In Search of King Solomon's Mines
- Second edition cover
- Author: Tahir Shah
- Illustrator: Tahir Shah (photos)
- Language: English
- Subject: Ethiopia, folklore
- Genre: Travel
- Published: 2002 John Murray
- Pages: 320 pp.
- ISBN: 978-1-84511-698-9
- OCLC: 228197615
- Preceded by: Trail of Feathers
- Followed by: House of the Tiger King

= In Search of King Solomon's Mines =

2002 book by Tahir Shah

In Search of King Solomon's Mines is a travel book by Anglo-Afghan author, Tahir Shah, relating his travels in Ethiopia with only local people for company and assistance.

==The journeys==
Shah's search began with a map discovered in a Jerusalem stall which shows a trail leading to the fabled mines of King Solomon in the land of Ophir. The mines have enthralled and tormented all those who searched for them down the centuries and superstition whispers of terrible curses that will befall anyone that finds them. Bewitched by the legends, Tahir Shah decides to take up the quest.

Chasing clues gathered from the Septuagint to ancient folklore, from the copper scroll to the national epic of the Kebra Negast, Shah was led to Ethiopia, whose past rulers traced their descent from the son born to King Solomon and the Queen of Sheba, and from which gold has been exported for millennia. He arrived there at the start of the 21st century, in a period when the impoverished country is still recovering from the violence and disruption of the century before.

In Addis Ababa, Shah engaged the service of Samson, a born-again Christian and former miner. Their first trip was down the Addis Ababa–Djibouti Railway to view the feeding of the hyenas said to guard Solomon's treasure in Harar, then returning by bus and undergoing "the kind of experience that makes you question the purpose of even the most well-intentioned journey". Next, they visited an illegal gold mine near Shakiso, where hundreds of men, women and children toil in "a biblical Hell". The presence of the travellers was betrayed to the local authorities and they were jailed, but then freed by a friendly regional commander. Immediately afterwards, they were allowed to visit the Government's official Lega Dembi Mine.

For his journey round the wild borders of the north, Shah acquired the wrecked shell of the Emperor Haile Selassie's jeep, with the khat-chewing Bahru as chauffeur. First he explored the rock-hewn churches of Lalibela and was shown an ancient cross known as "the Gold of Sheba". Venturing from there among the feared Danakil tribe, he left Bahru to drive to Mekelle and joined a camel caravan back across the desert. Due to the greed of the people of the Afar Region, he was told, God has turned to salt the gold that once abounded there. Somewhere in the region to the north, it is rumoured, are the mines from which the Queen of Shaba derived her gold.

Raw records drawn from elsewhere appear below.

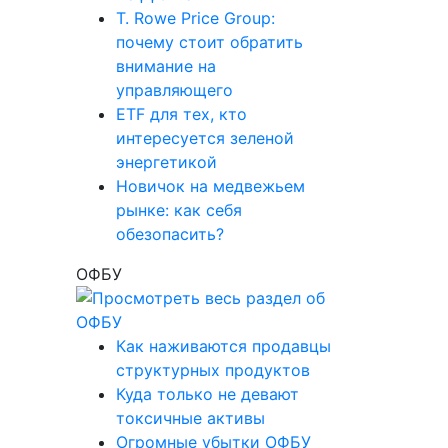
T. Rowe Price Group:
почему стоит обратить
внимание на
управляющего
ETF для тех, кто
интересуется зеленой
энергетикой
Новичок на медвежьем
рынке: как себя
обезопасить?
ОФБУ
Как наживаются продавцы
структурных продуктов
Куда только не девают
токсичные активы
Огромные убытки ОФБУ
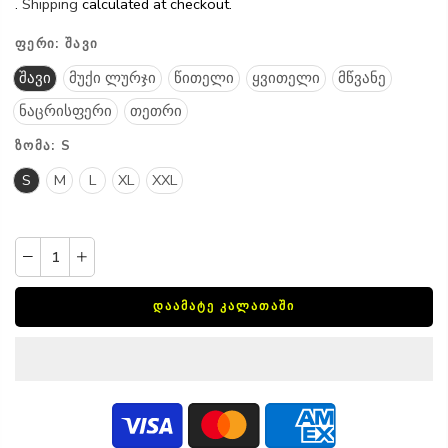
.
Shipping
calculated at checkout.
ᲤᲔᲠᲘ:
ᲨᲐᲕᲘ
შავი
მუქი ლურჯი
წითელი
ყვითელი
მწვანე
ნაცრისფერი
თეთრი
ᲖᲝᲛᲐ:
S
S
M
L
XL
XXL
ᲓᲐᲐᲛᲐᲢᲔ ᲙᲐᲚᲐᲗᲐᲨᲘ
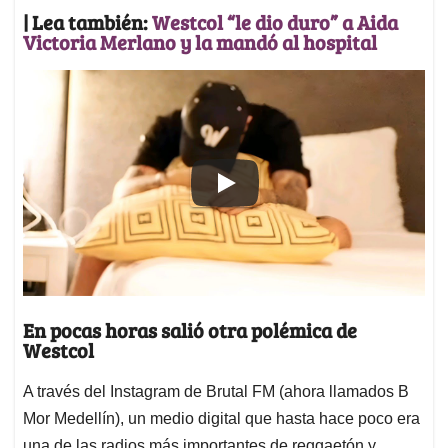
| Lea también:
Westcol “le dio duro” a Aida
Victoria Merlano y la mandó al hospital
En pocas horas salió otra polémica de
Westcol
A través del Instagram de Brutal FM (ahora llamados B
Mor Medellín), un medio digital que hasta hace poco era
una de las radios más importantes de reggaetón y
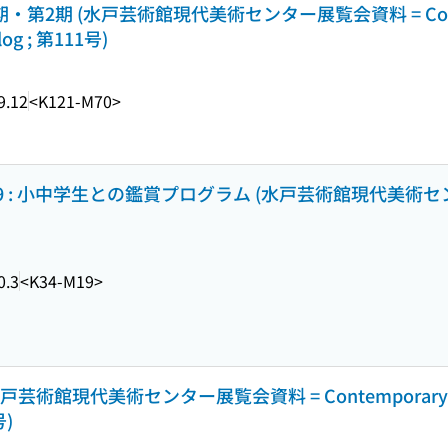
第2期 (水戸芸術館現代美術センター展覧会資料 = Contem
alog ; 第111号)
9.12
<K121-M70>
019 : 小中学生との鑑賞プログラム (水戸芸術館現代美術セ
0.3
<K34-M19>
術館現代美術センター展覧会資料 = Contemporary Art C
号)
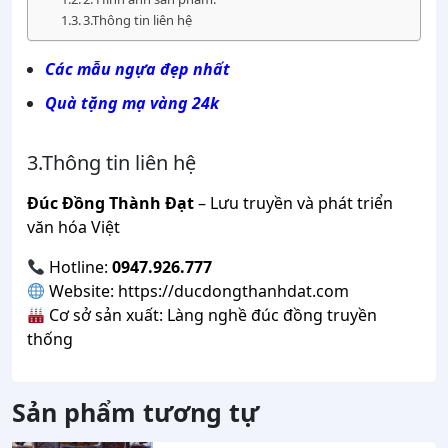
3.Thông tin liên hệ
Các mẫu ngựa đẹp nhất
Quà tặng mạ vàng 24k
3.Thông tin liên hệ
Đúc Đồng Thành Đạt
– Lưu truyền và phát triển
văn hóa Việt
Hotline:
0947.926.777
Website:
https://ducdongthanhdat.com
Cơ sở sản xuất: Làng nghề đúc đồng truyền
thống
Sản phẩm tương tự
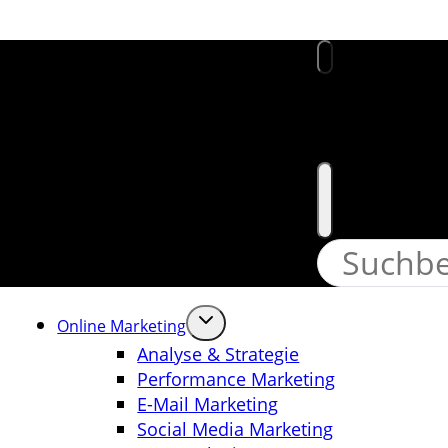
Website
Online Marketing
Analyse & Strategie
Performance Marketing
E-Mail Marketing
Social Media Marketing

Religious experiences in the north later on included being lifted by rope to view the clifftop Debre Damo monastery; in Axum, Shah met a Rastafarian 'god'; in Gondar one of the few remaining Falashas. Heading southward next through monsoon downpours and swamped roads, the party made for the sinister mountain of Tulu Wallel where, decades before, an English adventurer called Frank Hayter claimed to have discovered the gold mines of King Solomon. Failing to locate the exact site, Shah returned months later to make a fresh attempt but was driven back by the harsh conditions.

==Reception==
Times description of the book's style as "simple and elegant, subtly self-deprecating and often hilarious" soon made its way onto the front cover of later editions. Though The New Yorker notes that Shah presents Ethiopia as "a land with all of the ills of modernity and none of its benefits", yet he manages to describe even the most shocking detail with a light touch and imparts information in so entertaining a way that "most readers won't realize that while walking on the wild side, they've also just done a quick course in Ethiopian history."

Though giving due credit to all this, Mary Whipple deprecates Shah's "unfortunate sense of entitlement in his attitudes toward the people around him". A critical study goes further and makes plainer the element of manipulation in the writing, with its tantalising treasure maps, mad sultans and accursed mountains. It derives from H. Rider Haggard's King Solomon's Mines (1885), a widely influential work of fiction that Shah mentions deprecatingly in his own book. The debt to that work, however, and to others derivative from it, is recognised by Richard Pine in his Minor Mythologies as Popular Literature as but "the most recent" example of "the industry" generated by such mythologies.